The code base not only changes all our backend code (the code that makes all our features, actions work), but includes a complete re-write of our display code (HTML). Gone are the tables of yesteryear (for page layout) and in with CSS. Of course, no site upgrade would be complete with yet another GUI enhancement. In a effort to keep things the same, yet different... all we did was fine-tune the current style (and a major fine-tuning it was) as to keep some continuity between the current site and the new one.

In addition to site code and interface changes, Macosx.com will be expanding support to other operating systems in a effort to support Bootcamp and the ability to run more than one OS on Apple's Intel hardware. This should not be a surprise and is a natural transition for us. Do not fear, this is not a step toward degrading our Mac support, but enhancing our overall support ability.

Last, but not the least of, is a major announcement which will take place when the new site comes online. But, those details, I will hold off on until then.

*The Plan for New Site Implementation*

Pending any problems, I have set aside this coming Friday, Saturday and Sunday evenings as possible implementation times. This means, if all goes well and I am comfortable releasing the new code Friday evening, it will happen then. If not, it will be Saturday evening or Sunday evening at the very latest. 

We want this to be a smooth experience. A "BETA CODE" badge will be applied to the site during the first week or two while we work out any details and finalize code which can not be completed until we go live. 

This FORUM has been opened to handle Bug Reports and other discussion concerning the new code and there will be instructions on how to report bugs or other comments/suggestions when the new site comes online.

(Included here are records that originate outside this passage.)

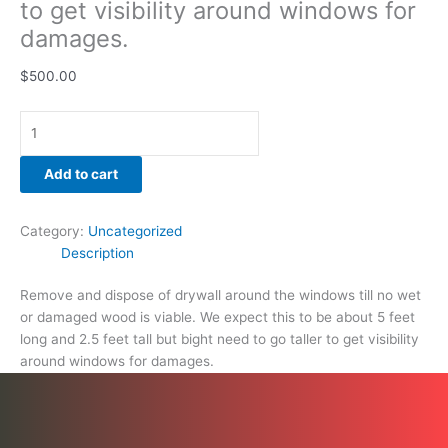
to get visibility around windows for
damages.
damages.
quantity
$
500.00
Add to cart
Category:
Uncategorized
Description
Remove and dispose of drywall around the windows till no wet
or damaged wood is viable. We expect this to be about 5 feet
long and 2.5 feet tall but bight need to go taller to get visibility
around windows for damages.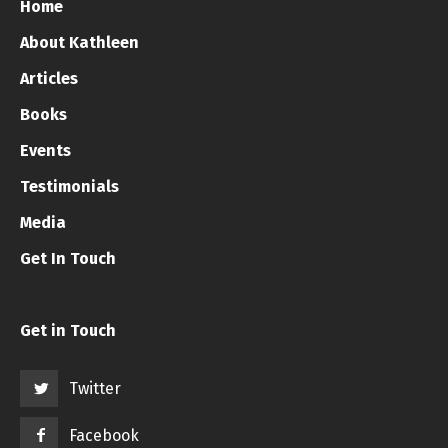
Home
About Kathleen
Articles
Books
Events
Testimonials
Media
Get In Touch
Get in Touch
Twitter
Facebook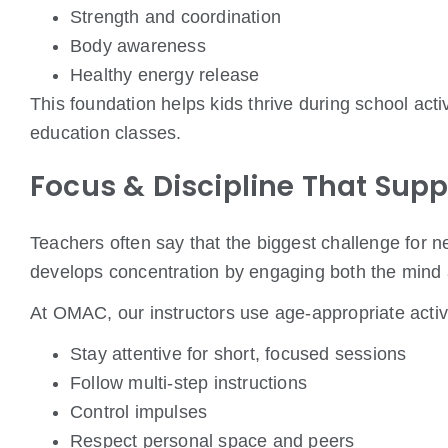
Strength and coordination
Body awareness
Healthy energy release
This foundation helps kids thrive during school ac
education classes.
Focus & Discipline That Supp
Teachers often say that the biggest challenge for ne
develops concentration by engaging both the mind
At OMAC, our instructors use age-appropriate activi
Stay attentive for short, focused sessions
Follow multi-step instructions
Control impulses
Respect personal space and peers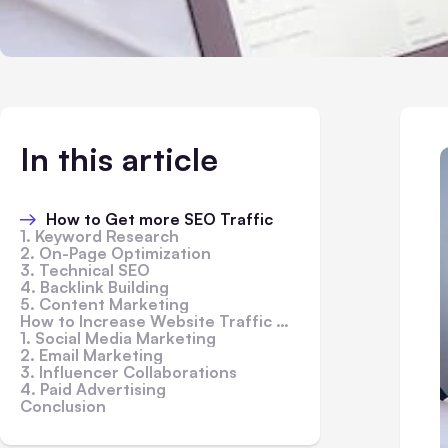
In this article
How to Get more SEO Traffic
1. Keyword Research
2. On-Page Optimization
3. Technical SEO
4. Backlink Building
5. Content Marketing
How to Increase Website Traffic Without SEO
1. Social Media Marketing
2. Email Marketing
3. Influencer Collaborations
4. Paid Advertising
Conclusion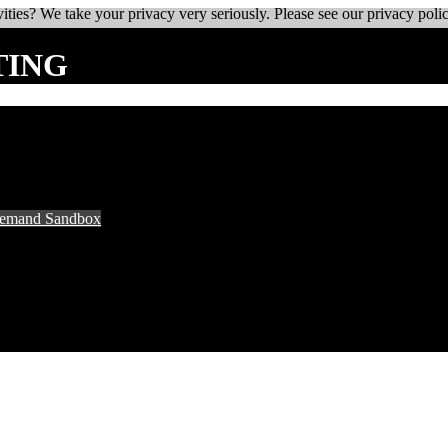
ities? We take your privacy very seriously. Please see our privacy polic
TING
Demand Sandbox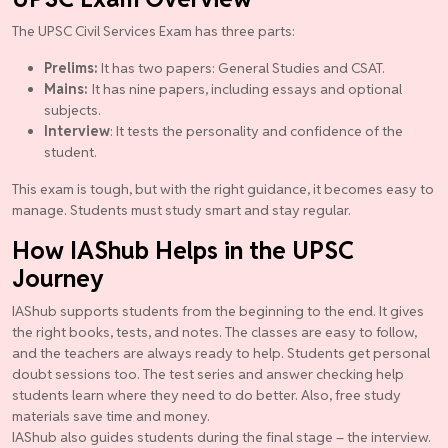
The UPSC Civil Services Exam has three parts:
Prelims:
It has two papers: General Studies and CSAT.
Mains:
It has nine papers, including essays and optional
subjects.
Interview
: It tests the personality and confidence of the
student.
This exam is tough, but with the right guidance, it becomes easy to
manage. Students must study smart and stay regular.
How IAShub Helps in the UPSC
Journey
IAShub supports students from the beginning to the end. It gives
the right books, tests, and notes. The classes are easy to follow,
and the teachers are always ready to help. Students get personal
doubt sessions too. The test series and answer checking help
students learn where they need to do better. Also, free study
materials save time and money.
IAShub also guides students during the final stage – the interview.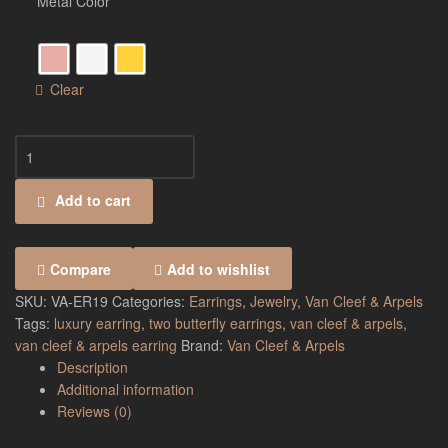
Metal Color
Clear
Add to cart
Compare
Add to wishlist
SKU:
VA-ER19
Categories:
Earrings
,
Jewelry
,
Van Cleef & Arpels
Tags:
luxury earring
,
two butterfly earrings
,
van cleef & arpels
,
van cleef & arpels earring
Brand:
Van Cleef & Arpels
Description
Additional information
Reviews (0)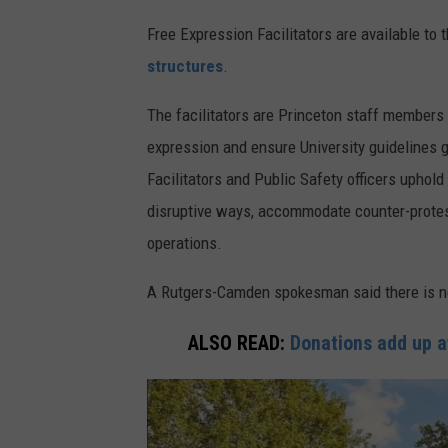
Free Expression Facilitators are available to
structures
.
The facilitators are Princeton staff members
expression and ensure University guidelines 
Facilitators and Public Safety officers uphold
disruptive ways, accommodate counter-protest
operations.
A Rutgers-Camden spokesman said there is 
ALSO READ:
Donations add up a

While I can't be positive on total downtime due to the upgrade, but I imagine it could be 60-120 minutes. Maybe less, maybe more as a final recheck of everything before the doors reopen.


----------



## Satcomer (Jul 3, 2006)

Good Luck.


----------



## Ferdinand (Jul 4, 2006)

Good Luck


----------



## ScottW (Jul 6, 2006)

Thanks.

At this point, I am still pushing for Friday late night for the migration, but it really depends on how tomorrow goes. Ive had some "activities" come up that will hinder my productivities time tomorrow... but if not Friday evening, then Saturday.


----------



## Ferdinand (Jul 7, 2006)

I'm already REALLY looking forward to it - very excited!!!


----------



## powermac (Jul 8, 2006)

Hope the changes are go smooth for you. I am sure we will all enjoy them.


----------